Últimamente se habla mucho de la «huella de carbono», un indicador ambiental que intenta reflejar «la totalidad de gases de efecto invernadero (GEI) emitidos por efecto directo o indirecto de un individuo, organización, evento, producto o sociedad en su conjunto».

Este impacto ambiental se mide en masa de CO2 equivalente llevando a cabo un inventario de emisiones de GEI siguiendo normativas internacionales reconocidas para, una vez calculada, implementar una estrategia de reducción o compensación de emisiones.

Para conocer más sobre la huella de carbono en León basta con echar un vistazo al último informe de evaluación de riesgos y vulnerabilidades climáticas municipal que analizó, entre otras cuestiones, el impacto de las emisiones de la capital, así como sus riesgos y vulnerabilidades en esta materia.

Gracias a esta propuesta pionera, puesta en marcha ya en varias ciudades y municipios en España, León recabará y publicará valiosa información relativa a su sostenibilidad.

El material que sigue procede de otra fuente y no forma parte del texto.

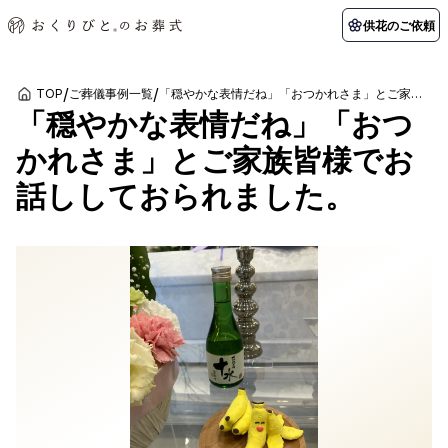
供花のご依頼
/
/
TOP
ご葬儀事例一覧
「穏やかな表情だね」「おつかれさま」とご家族皆様でお話ししておられました。
「穏やかな表情だね」「おつ
初めての方へ
お客様の声
葬儀の知識
関東エリア
かれさま」とご家族皆様でお
初めての方へ
ご葬儀事例
葬儀の知識
納棺の儀とは？
お客様の声
供花のご依頼
話ししておられました。
東京都
埼玉県
葬儀の流れ
よくある質問
会員制度
アフターサポート
千葉県
神奈川県
北海道エリア
会社を知る
スタッフ一覧
採用情報
札幌市
函館市
会社概要
店舗用地募集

Con estos estudios, deja la puerta abierta a que los ciudadanos reflexionen sobre sus hábitos de vida y evidencia ciertas situaciones que pueden revelar la necesidad de tomar medidas en ciertos temas.

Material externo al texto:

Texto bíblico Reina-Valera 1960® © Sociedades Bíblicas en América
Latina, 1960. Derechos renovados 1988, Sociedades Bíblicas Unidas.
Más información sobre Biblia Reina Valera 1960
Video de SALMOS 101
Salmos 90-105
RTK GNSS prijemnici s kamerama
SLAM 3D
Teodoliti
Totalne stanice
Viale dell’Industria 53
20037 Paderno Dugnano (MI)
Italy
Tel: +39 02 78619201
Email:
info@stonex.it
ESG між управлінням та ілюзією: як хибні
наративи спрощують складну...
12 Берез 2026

Los datos (se recogen desde el 2015) han situado las emisiones del último año en 754.687 toneladas de dióxido de carbono, cerca de un 9,5 % más que el año anterior. No obstante, la masa vegetal absorbe gran parte de esta cantidad, por lo que la situación no es tan preocupante como en otras capitales más grandes como, por ejemplo, Madrid o Barcelona.

EL TRANSPORTE Y LA CALEFACCIÓN, LOS PRINCIPALES EMISORES

El transporte privado y el sector residencial suman más de la mitad de las emisiones. El primer grupo representa un 32,23 % del total, mientras que las calderas y aparatos de aire acondicionado aportan un 20,56 %.

El informe destaca que, por su situación geográfica (al ser una capital de provincia sin otras ciudades cerca), León posee los negocios característicos de una gran ciudad, con un fuerte predominio del sector terciario como motor de la economía y escasa relevancia de la producción industrial.

En consecuencia, la huella de carbono de León está producida principalmente por particulares. Se espera que medidas como las campañas de concienciación ciudadana, la creciente peatonalización de las calles del centro y la reducción de la velocidad de circulación contribuyan a paliar este problema.